— Information provided —
________________________
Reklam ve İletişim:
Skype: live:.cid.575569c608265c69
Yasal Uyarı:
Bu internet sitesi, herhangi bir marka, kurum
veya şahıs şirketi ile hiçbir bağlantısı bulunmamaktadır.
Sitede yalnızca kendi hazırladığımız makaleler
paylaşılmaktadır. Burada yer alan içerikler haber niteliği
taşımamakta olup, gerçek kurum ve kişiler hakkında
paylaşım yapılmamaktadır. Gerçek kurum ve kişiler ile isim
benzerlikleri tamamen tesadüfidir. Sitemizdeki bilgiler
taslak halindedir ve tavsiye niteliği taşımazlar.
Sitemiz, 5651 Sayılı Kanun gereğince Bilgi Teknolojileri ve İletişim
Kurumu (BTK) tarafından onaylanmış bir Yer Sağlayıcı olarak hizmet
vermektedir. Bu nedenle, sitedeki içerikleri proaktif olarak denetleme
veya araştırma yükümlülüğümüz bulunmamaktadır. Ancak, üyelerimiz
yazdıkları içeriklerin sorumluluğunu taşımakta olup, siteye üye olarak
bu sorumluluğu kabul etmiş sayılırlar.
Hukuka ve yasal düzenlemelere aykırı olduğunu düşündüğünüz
________________________
— Problem details —
Would you please set down the lines from the one with "Bu internet sitesi, herhangi bir marka, kurum" to the end of the data above, exactly and without any other lines?

— Reply to the exercise —
Bu internet sitesi, herhangi bir marka, kurum
veya şahıs şirketi ile hiçbir bağlantısı bulunmamaktadır.
Sitede yalnızca kendi hazırladığımız makaleler
paylaşılmaktadır. Burada yer alan içerikler haber niteliği
taşımamakta olup, gerçek kurum ve kişiler hakkında
paylaşım yapılmamaktadır. Gerçek kurum ve kişiler ile isim
benzerlikleri tamamen tesadüfidir. Sitemizdeki bilgiler
taslak halindedir ve tavsiye niteliği taşımazlar.
Sitemiz, 5651 Sayılı Kanun gereğince Bilgi Teknolojileri ve İletişim
Kurumu (BTK) tarafından onaylanmış bir Yer Sağlayıcı olarak hizmet
vermektedir. Bu nedenle, sitedeki içerikleri proaktif olarak denetleme
veya araştırma yükümlülüğümüz bulunmamaktadır. Ancak, üyelerimiz
yazdıkları içeriklerin sorumluluğunu taşımakta olup, siteye üye olarak
bu sorumluluğu kabul etmiş sayılırlar.
Hukuka ve yasal düzenlemelere aykırı olduğunu düşündüğünüz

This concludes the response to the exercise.